When counting, include every line of the data that holds "Edition", then state the total alone.
⟨
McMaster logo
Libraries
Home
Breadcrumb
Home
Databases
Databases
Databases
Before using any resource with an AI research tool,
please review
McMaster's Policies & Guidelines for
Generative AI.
⟩
⟨
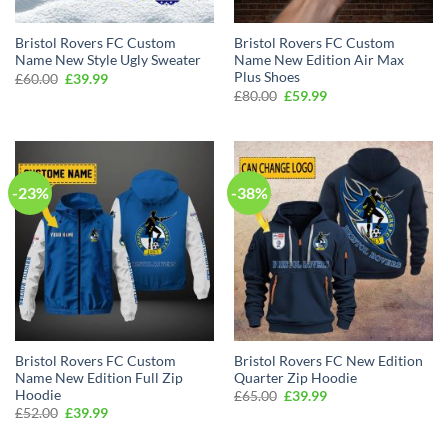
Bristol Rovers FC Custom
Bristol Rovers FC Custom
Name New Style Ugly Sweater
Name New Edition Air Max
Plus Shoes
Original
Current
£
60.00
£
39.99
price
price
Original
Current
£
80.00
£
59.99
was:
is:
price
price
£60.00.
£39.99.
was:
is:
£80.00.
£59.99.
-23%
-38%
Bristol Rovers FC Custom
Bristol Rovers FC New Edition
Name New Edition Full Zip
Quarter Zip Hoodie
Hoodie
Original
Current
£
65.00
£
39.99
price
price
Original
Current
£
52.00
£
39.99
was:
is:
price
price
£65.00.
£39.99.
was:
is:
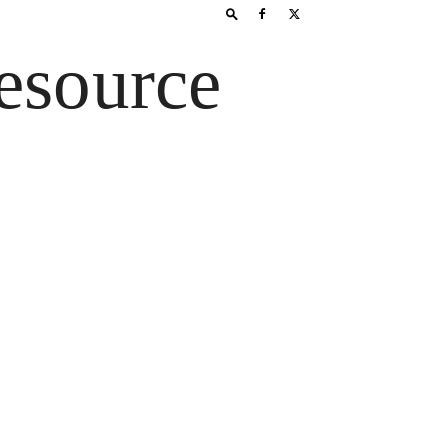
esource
⟩
*TASK OUTPUT*. 3